- The Washington Times - Friday, July 26, 2002

A Senate panel yesterday passed a bill for organizing the proposed Department of Homeland Security and prepared it for the full Senate's approval, expected next week.

But the move drew a rebuke from the White House, which threatened to veto the bill because it constrains the president's ability to manage the new agency.

"The president remains hopeful and optimistic that these provisions can be fixed without a veto. But he does feel strongly about it," White House spokesman Ari Fleischer told reporters traveling with the president to North Carolina.

"He will receive a recommendation from his advisers to veto this if [his] concerns are not addressed," Mr. Fleischer said.

Later yesterday, in a speech in North Carolina, Mr. Bush outlined those concerns, although he did not use the word "veto."

"I just want to make sure that Congress understands that when we do this department, I've got to have the ability to manage the department in a way to make the homeland more secure," Mr. Bush said. "I'm not interested in something big. I'm interested in something that works."

But Sen. Joseph I. Lieberman, Connecticut Democrat and chairman of the Senate Governmental Affairs Committee, said his bill contains 90 percent of what the president wants, and said he doesn't foresee the president carrying through on a veto.

"I take the veto threat by Ari Fleischer as an expression of a desire to work together to eliminate the small percentage of parts of our bill that don't totally coincide with the president's desire," he said.

"I cannot believe that if we pass this bill with the urgent need to build a strong Homeland Security Department the president would veto it because of our refusal to accept certain personnel matters he attached to the bill," Mr. Lieberman said.

Mr. Bush is staking out his position fairly early in the battle to write the largest reorganization of American government since World War II, and his stance provides a boost for Republicans' preferred proposal, which is expected to pass the House today.

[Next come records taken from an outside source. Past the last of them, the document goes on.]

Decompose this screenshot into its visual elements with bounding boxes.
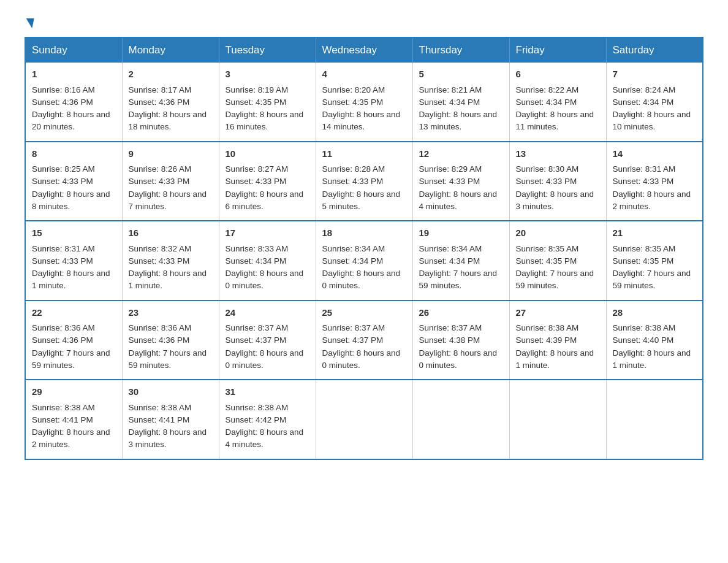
sunrise-text: Sunrise: 8:38 AM	[516, 323, 579, 332]
sunset-text: Sunset: 4:33 PM	[129, 177, 190, 186]
day-number: 29	[32, 385, 116, 399]
calendar-cell: 25Sunrise: 8:37 AMSunset: 4:37 PMDayligh…	[316, 301, 412, 380]
sunset-text: Sunset: 4:34 PM	[322, 256, 384, 266]
sunrise-text: Sunrise: 8:35 AM	[613, 244, 676, 253]
sunset-text: Sunset: 4:39 PM	[516, 335, 577, 345]
daylight-text: Daylight: 8 hours and 2 minutes.	[613, 190, 691, 211]
day-number: 17	[226, 226, 309, 240]
calendar-cell: 3Sunrise: 8:19 AMSunset: 4:35 PMDaylight…	[219, 63, 316, 142]
day-number: 31	[226, 385, 309, 399]
sunrise-text: Sunrise: 8:27 AM	[226, 164, 289, 174]
day-number: 7	[613, 67, 697, 82]
daylight-text: Daylight: 8 hours and 11 minutes.	[516, 110, 594, 131]
daylight-text: Daylight: 8 hours and 0 minutes.	[226, 269, 304, 290]
weekday-header-row: SundayMondayTuesdayWednesdayThursdayFrid…	[25, 37, 703, 63]
page-header	[25, 18, 703, 25]
daylight-text: Daylight: 8 hours and 4 minutes.	[226, 427, 304, 449]
sunrise-text: Sunrise: 8:16 AM	[32, 85, 95, 94]
sunset-text: Sunset: 4:33 PM	[419, 177, 480, 186]
sunrise-text: Sunrise: 8:34 AM	[419, 244, 482, 253]
calendar-cell	[412, 380, 509, 459]
weekday-header-sunday: Sunday	[25, 37, 122, 63]
sunrise-text: Sunrise: 8:26 AM	[129, 164, 192, 174]
daylight-text: Daylight: 8 hours and 14 minutes.	[322, 110, 401, 131]
weekday-header-friday: Friday	[509, 37, 606, 63]
calendar-cell: 30Sunrise: 8:38 AMSunset: 4:41 PMDayligh…	[122, 380, 219, 459]
daylight-text: Daylight: 8 hours and 13 minutes.	[419, 110, 498, 131]
daylight-text: Daylight: 7 hours and 59 minutes.	[129, 348, 207, 370]
daylight-text: Daylight: 8 hours and 18 minutes.	[129, 110, 207, 131]
day-number: 16	[129, 226, 213, 240]
weekday-header-tuesday: Tuesday	[219, 37, 316, 63]
calendar-cell: 10Sunrise: 8:27 AMSunset: 4:33 PMDayligh…	[219, 142, 316, 221]
calendar-cell	[509, 380, 606, 459]
day-number: 20	[516, 226, 600, 240]
day-number: 11	[322, 147, 406, 161]
day-number: 26	[419, 306, 503, 320]
daylight-text: Daylight: 8 hours and 0 minutes.	[322, 269, 401, 290]
daylight-text: Daylight: 7 hours and 59 minutes.	[419, 269, 498, 290]
day-number: 27	[516, 306, 600, 320]
logo-arrow-icon	[25, 18, 34, 28]
day-number: 6	[516, 67, 600, 82]
daylight-text: Daylight: 8 hours and 0 minutes.	[322, 348, 401, 370]
sunrise-text: Sunrise: 8:25 AM	[32, 164, 95, 174]
calendar-cell: 26Sunrise: 8:37 AMSunset: 4:38 PMDayligh…	[412, 301, 509, 380]
sunrise-text: Sunrise: 8:28 AM	[322, 164, 385, 174]
calendar-cell: 9Sunrise: 8:26 AMSunset: 4:33 PMDaylight…	[122, 142, 219, 221]
sunrise-text: Sunrise: 8:38 AM	[32, 403, 95, 412]
calendar-cell: 12Sunrise: 8:29 AMSunset: 4:33 PMDayligh…	[412, 142, 509, 221]
calendar-cell	[606, 380, 703, 459]
day-number: 18	[322, 226, 406, 240]
sunrise-text: Sunrise: 8:37 AM	[322, 323, 385, 332]
daylight-text: Daylight: 7 hours and 59 minutes.	[516, 269, 594, 290]
sunrise-text: Sunrise: 8:32 AM	[129, 244, 192, 253]
sunset-text: Sunset: 4:33 PM	[226, 177, 287, 186]
day-number: 21	[613, 226, 697, 240]
calendar-cell: 20Sunrise: 8:35 AMSunset: 4:35 PMDayligh…	[509, 221, 606, 301]
sunrise-text: Sunrise: 8:33 AM	[226, 244, 289, 253]
calendar-cell: 8Sunrise: 8:25 AMSunset: 4:33 PMDaylight…	[25, 142, 122, 221]
sunrise-text: Sunrise: 8:24 AM	[613, 85, 676, 94]
week-row-2: 8Sunrise: 8:25 AMSunset: 4:33 PMDaylight…	[25, 142, 703, 221]
sunrise-text: Sunrise: 8:17 AM	[129, 85, 192, 94]
sunset-text: Sunset: 4:34 PM	[419, 256, 480, 266]
day-number: 23	[129, 306, 213, 320]
daylight-text: Daylight: 8 hours and 4 minutes.	[419, 190, 498, 211]
calendar-cell	[316, 380, 412, 459]
sunrise-text: Sunrise: 8:19 AM	[226, 85, 289, 94]
weekday-header-monday: Monday	[122, 37, 219, 63]
sunset-text: Sunset: 4:33 PM	[613, 177, 674, 186]
day-number: 22	[32, 306, 116, 320]
sunrise-text: Sunrise: 8:21 AM	[419, 85, 482, 94]
sunset-text: Sunset: 4:35 PM	[516, 256, 577, 266]
calendar-cell: 2Sunrise: 8:17 AMSunset: 4:36 PMDaylight…	[122, 63, 219, 142]
sunrise-text: Sunrise: 8:29 AM	[419, 164, 482, 174]
sunset-text: Sunset: 4:37 PM	[322, 335, 384, 345]
sunset-text: Sunset: 4:37 PM	[226, 335, 287, 345]
calendar-cell: 5Sunrise: 8:21 AMSunset: 4:34 PMDaylight…	[412, 63, 509, 142]
day-number: 14	[613, 147, 697, 161]
calendar-cell: 28Sunrise: 8:38 AMSunset: 4:40 PMDayligh…	[606, 301, 703, 380]
sunset-text: Sunset: 4:36 PM	[129, 335, 190, 345]
day-number: 25	[322, 306, 406, 320]
day-number: 5	[419, 67, 503, 82]
calendar-cell: 11Sunrise: 8:28 AMSunset: 4:33 PMDayligh…	[316, 142, 412, 221]
calendar-cell: 23Sunrise: 8:36 AMSunset: 4:36 PMDayligh…	[122, 301, 219, 380]
day-number: 8	[32, 147, 116, 161]
sunset-text: Sunset: 4:36 PM	[32, 335, 93, 345]
weekday-header-saturday: Saturday	[606, 37, 703, 63]
calendar-cell: 17Sunrise: 8:33 AMSunset: 4:34 PMDayligh…	[219, 221, 316, 301]
sunrise-text: Sunrise: 8:38 AM	[613, 323, 676, 332]
logo	[25, 18, 34, 25]
week-row-1: 1Sunrise: 8:16 AMSunset: 4:36 PMDaylight…	[25, 63, 703, 142]
daylight-text: Daylight: 8 hours and 20 minutes.	[32, 110, 110, 131]
sunset-text: Sunset: 4:34 PM	[613, 98, 674, 107]
sunset-text: Sunset: 4:33 PM	[32, 177, 93, 186]
calendar-cell: 16Sunrise: 8:32 AMSunset: 4:33 PMDayligh…	[122, 221, 219, 301]
daylight-text: Daylight: 8 hours and 10 minutes.	[613, 110, 691, 131]
sunset-text: Sunset: 4:33 PM	[322, 177, 384, 186]
sunset-text: Sunset: 4:35 PM	[613, 256, 674, 266]
sunset-text: Sunset: 4:42 PM	[226, 415, 287, 424]
sunset-text: Sunset: 4:34 PM	[516, 98, 577, 107]
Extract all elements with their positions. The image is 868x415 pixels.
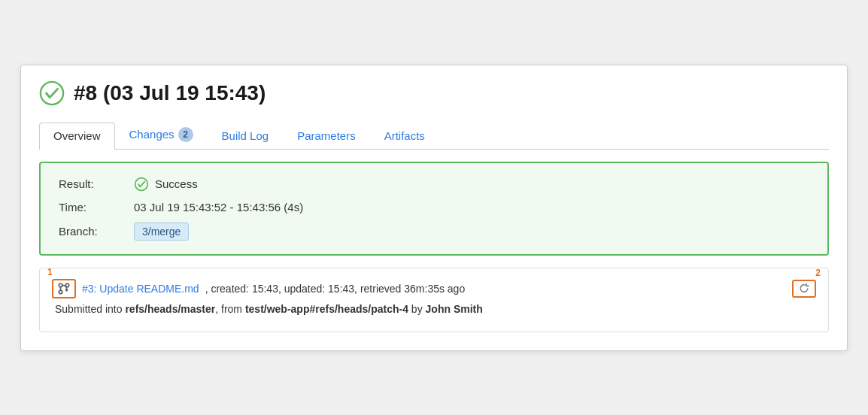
svg-point-0: [41, 81, 63, 104]
refresh-icon: [798, 283, 810, 295]
refresh-button[interactable]: [792, 280, 816, 298]
tab-artifacts[interactable]: Artifacts: [370, 123, 439, 150]
tab-changes[interactable]: Changes 2: [115, 120, 208, 150]
result-success-icon: [134, 177, 149, 192]
merge-icon-box: [52, 279, 76, 298]
subtext-middle: , from: [215, 303, 245, 315]
result-success-text: Success: [155, 177, 198, 190]
subtext-bold2: test/web-app#refs/heads/patch-4: [245, 303, 408, 315]
change-item: 1 #3: Update README.m: [52, 279, 816, 315]
change-link[interactable]: #3: Update README.md: [82, 283, 199, 295]
success-check-icon: [39, 80, 65, 106]
merge-icon: [57, 282, 71, 295]
svg-point-1: [135, 177, 148, 190]
time-label: Time:: [59, 201, 134, 214]
subtext-bold3: John Smith: [426, 303, 483, 315]
info-box: Result: Success Time: 03 Jul 19 15:43:52…: [39, 162, 829, 256]
change-subtext: Submitted into refs/heads/master, from t…: [52, 303, 816, 315]
counter-2: 2: [815, 268, 821, 278]
changes-section: 1 #3: Update README.m: [39, 268, 829, 332]
change-header-row: 1 #3: Update README.m: [52, 279, 816, 298]
tab-parameters[interactable]: Parameters: [283, 123, 370, 150]
subtext-bold1: refs/heads/master: [125, 303, 215, 315]
branch-label: Branch:: [59, 225, 134, 238]
subtext-prefix: Submitted into: [55, 303, 125, 315]
time-value: 03 Jul 19 15:43:52 - 15:43:56 (4s): [134, 201, 303, 214]
result-value: Success: [134, 177, 198, 192]
svg-point-4: [59, 290, 62, 294]
title-row: #8 (03 Jul 19 15:43): [39, 80, 829, 106]
svg-point-2: [59, 283, 62, 287]
tabs-bar: Overview Changes 2 Build Log Parameters …: [39, 120, 829, 150]
tab-overview[interactable]: Overview: [39, 123, 115, 150]
time-row: Time: 03 Jul 19 15:43:52 - 15:43:56 (4s): [59, 201, 809, 214]
change-header: 1 #3: Update README.m: [52, 279, 816, 298]
result-label: Result:: [59, 177, 134, 190]
change-meta: , created: 15:43, updated: 15:43, retrie…: [205, 283, 466, 295]
changes-badge: 2: [178, 127, 193, 142]
page-title: #8 (03 Jul 19 15:43): [74, 81, 266, 105]
merge-icon-wrapper: 1: [52, 279, 76, 298]
subtext-suffix: by: [408, 303, 426, 315]
branch-row: Branch: 3/merge: [59, 223, 809, 241]
branch-badge[interactable]: 3/merge: [134, 223, 189, 241]
counter-1: 1: [47, 267, 53, 277]
tab-buildlog[interactable]: Build Log: [208, 123, 284, 150]
result-row: Result: Success: [59, 177, 809, 192]
refresh-icon-wrapper: 2: [792, 280, 816, 298]
main-window: #8 (03 Jul 19 15:43) Overview Changes 2 …: [20, 65, 848, 351]
branch-value: 3/merge: [134, 223, 189, 241]
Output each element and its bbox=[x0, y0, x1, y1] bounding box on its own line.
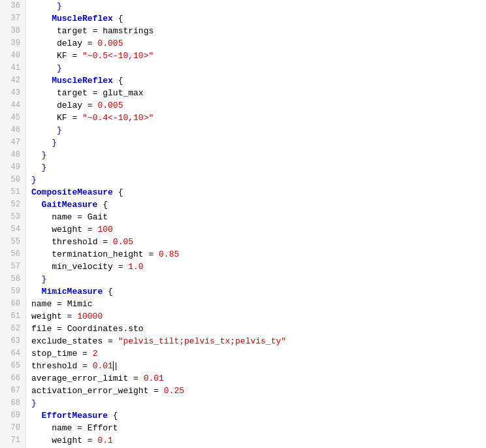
table-row: 40 KF = "~0.5<-10,10>" bbox=[0, 50, 486, 62]
code-token: = bbox=[52, 299, 67, 309]
code-token: = bbox=[67, 113, 82, 123]
table-row: 36 } bbox=[0, 0, 486, 12]
line-content[interactable]: } bbox=[26, 174, 486, 186]
line-content[interactable]: } bbox=[26, 149, 486, 161]
line-content[interactable]: activation_error_weight = 0.25 bbox=[26, 385, 486, 397]
table-row: 42 MuscleReflex { bbox=[0, 74, 486, 87]
table-row: 64stop_time = 2 bbox=[0, 347, 486, 360]
code-token: name bbox=[52, 423, 72, 433]
line-content[interactable]: KF = "~0.5<-10,10>" bbox=[26, 50, 486, 62]
code-token: = bbox=[88, 88, 103, 98]
code-token: stop_time bbox=[31, 349, 77, 359]
line-number: 64 bbox=[0, 347, 26, 360]
line-content[interactable]: } bbox=[26, 124, 486, 136]
line-content[interactable]: } bbox=[26, 273, 486, 285]
line-number: 60 bbox=[0, 298, 26, 310]
line-content[interactable]: target = hamstrings bbox=[26, 25, 486, 37]
code-token: } bbox=[57, 63, 62, 73]
table-row: 65threshold = 0.01| bbox=[0, 360, 486, 372]
code-token: name bbox=[52, 212, 72, 222]
code-token: target bbox=[57, 88, 88, 98]
line-number: 36 bbox=[0, 0, 26, 12]
line-content[interactable]: MuscleReflex { bbox=[26, 12, 486, 25]
code-token: = bbox=[128, 374, 143, 383]
line-content[interactable]: } bbox=[26, 0, 486, 12]
line-content[interactable]: } bbox=[26, 136, 486, 149]
code-token: = bbox=[97, 237, 112, 247]
line-content[interactable]: KF = "~0.4<-10,10>" bbox=[26, 112, 486, 124]
table-row: 38 target = hamstrings bbox=[0, 25, 486, 37]
line-content[interactable]: name = Gait bbox=[26, 211, 486, 223]
code-token: = bbox=[148, 386, 163, 396]
line-content[interactable]: name = Effort bbox=[26, 422, 486, 434]
table-row: 37 MuscleReflex { bbox=[0, 12, 486, 25]
code-token: glut_max bbox=[103, 88, 143, 98]
code-token: min_velocity bbox=[52, 262, 113, 272]
table-row: 53 name = Gait bbox=[0, 211, 486, 223]
line-content[interactable]: exclude_states = "pelvis_tilt;pelvis_tx;… bbox=[26, 335, 486, 347]
code-token: Mimic bbox=[67, 299, 93, 309]
code-token: { bbox=[108, 411, 118, 421]
line-content[interactable]: CompositeMeasure { bbox=[26, 186, 486, 199]
line-content[interactable]: MuscleReflex { bbox=[26, 74, 486, 87]
code-token: Effort bbox=[88, 423, 118, 433]
code-token: = bbox=[77, 349, 92, 359]
line-content[interactable]: delay = 0.005 bbox=[26, 99, 486, 112]
table-row: 46 } bbox=[0, 124, 486, 136]
code-token: weight bbox=[31, 312, 62, 321]
code-token: = bbox=[144, 249, 159, 259]
line-content[interactable]: threshold = 0.05 bbox=[26, 236, 486, 248]
line-content[interactable]: } bbox=[26, 161, 486, 174]
code-token: KF bbox=[57, 113, 67, 123]
code-token: Gait bbox=[88, 212, 108, 222]
code-token: 0.01 bbox=[93, 361, 113, 371]
line-content[interactable]: weight = 10000 bbox=[26, 310, 486, 323]
line-content[interactable]: weight = 100 bbox=[26, 223, 486, 236]
code-token: = bbox=[82, 101, 97, 110]
line-content[interactable]: weight = 0.1 bbox=[26, 434, 486, 447]
line-content[interactable]: EffortMeasure { bbox=[26, 409, 486, 422]
code-token: { bbox=[113, 76, 123, 86]
line-content[interactable]: average_error_limit = 0.01 bbox=[26, 372, 486, 385]
line-number: 65 bbox=[0, 360, 26, 372]
line-content[interactable]: } bbox=[26, 62, 486, 74]
line-number: 71 bbox=[0, 434, 26, 447]
line-content[interactable]: } bbox=[26, 397, 486, 409]
line-content[interactable]: file = Coordinates.sto bbox=[26, 323, 486, 335]
line-number: 69 bbox=[0, 409, 26, 422]
line-number: 68 bbox=[0, 397, 26, 409]
code-token: target bbox=[57, 26, 88, 36]
line-content[interactable]: target = glut_max bbox=[26, 87, 486, 99]
code-token: Coordinates.sto bbox=[67, 324, 144, 334]
line-content[interactable]: MimicMeasure { bbox=[26, 285, 486, 298]
line-content[interactable]: GaitMeasure { bbox=[26, 199, 486, 211]
table-row: 68} bbox=[0, 397, 486, 409]
table-row: 63exclude_states = "pelvis_tilt;pelvis_t… bbox=[0, 335, 486, 347]
code-token: 10000 bbox=[77, 312, 103, 321]
code-token: = bbox=[77, 361, 92, 371]
table-row: 47 } bbox=[0, 136, 486, 149]
code-token: 0.005 bbox=[97, 39, 123, 48]
code-token: weight bbox=[52, 225, 82, 234]
code-token: | bbox=[113, 361, 119, 371]
line-content[interactable]: stop_time = 2 bbox=[26, 347, 486, 360]
line-content[interactable]: delay = 0.005 bbox=[26, 37, 486, 50]
code-token: MuscleReflex bbox=[52, 76, 113, 86]
table-row: 44 delay = 0.005 bbox=[0, 99, 486, 112]
line-number: 47 bbox=[0, 136, 26, 149]
line-content[interactable]: name = Mimic bbox=[26, 298, 486, 310]
code-token: } bbox=[42, 150, 47, 160]
table-row: 60name = Mimic bbox=[0, 298, 486, 310]
table-row: 71 weight = 0.1 bbox=[0, 434, 486, 447]
line-content[interactable]: threshold = 0.01| bbox=[26, 360, 486, 372]
code-token: 0.01 bbox=[144, 374, 164, 383]
table-row: 67activation_error_weight = 0.25 bbox=[0, 385, 486, 397]
code-token: 0.05 bbox=[113, 237, 133, 247]
line-content[interactable]: termination_height = 0.85 bbox=[26, 248, 486, 261]
table-row: 55 threshold = 0.05 bbox=[0, 236, 486, 248]
line-number: 61 bbox=[0, 310, 26, 323]
code-token: } bbox=[42, 274, 47, 284]
line-content[interactable]: min_velocity = 1.0 bbox=[26, 261, 486, 273]
code-token: KF bbox=[57, 51, 67, 61]
line-number: 54 bbox=[0, 223, 26, 236]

The basic thrust of both Republican and Democratic proposals would establish the Department of Homeland Security, and transfer 170,000 government employees across more than 20 agencies into the new department.

The Coast Guard, the Immigration and Naturalization Service, the Customs Service, the Federal Emergency Management Agency and the Transportation Security Administration all would be moved into the new department.

The House bill, though, gives the president most of the managerial flexibility he asked for in his initial proposal including preserving his prerogative to eliminate collective bargaining rights of employees if he determines those rights conflict with national security concerns, and the ability to transfer some money within the department to bolster agencies. It also preserves the president's ability to structure his own Office of Homeland Security in the White House as he wants.

The Senate bill lacks the same spending authority, would limit his right to pre-empt collective bargaining rights, and would force him to submit his domestic security adviser for Senate confirmation.

The House bill was written by a special committee last week and passed on a party-line vote. A final vote is scheduled on the floor today. Mr. Lieberman's bill passed his committee yesterday essentially as he wrote it by a vote of 12-5. Five Republicans opposed it, but three Republicans voted with the nine Democrats to support it.

Mr. Lieberman said Democrats are ready to fight for their employee-management provisions.

"There's very strong feeling in our caucus, it's fair to say, that the additional power the president seeks over federal employees in this new department is not necessary, certainly not at this time as we begin the life of this department," he said. "It's a marginal question, it's not at the center of what's necessary to protect the security of the American people."

But Republicans said the beginning of the department is exactly the time when the president should have flexibility, and they said the Senate bill would leave the president with less authority over department employees' bargaining rights than if the department had never been created.

Several of the Senate Republicans who voted for the bill in committee said those management issues must be resolved before they will support the bill on the floor.

"If you want the president to get the job done, he can't do it with the bill as is," said Sen. George V. Voinovich, Ohio Republican.

As the two bills proceed to floor votes, both chambers anticipate the same debates to be repeated.

House Democrats will offer amendments to make the bill resemble the Senate proposal, while Senate Republicans will try to shape their bill to resemble the House version.

House Republicans said they remain committed to giving the president something he can work with.

"What we're going to try to deliver is an agency that can be managed," said Rep. Rob Portman, Ohio Republican and one of the nine members of the select committee that constructed the House bill. "As I see the Senate proposal, it says: 'Here Mr. President, here's 18 or 22 agencies, here they are, good luck.'"

Mr. Bush has threatened to veto bills before but has never actually done so. Often however, as with the emergency military spending bill, the threat was enough to persuade Congress to rewrite the bill to his satisfaction.

But on the other hand, Mr. Bush also has signed several pieces of legislation, such as the campaign finance regulations bill, that contained provisions he had said were anathema to him. The president also has signed bills that Congress stripped of provisions he had said were important to him as with the education bill, which had no provisions for school vouchers.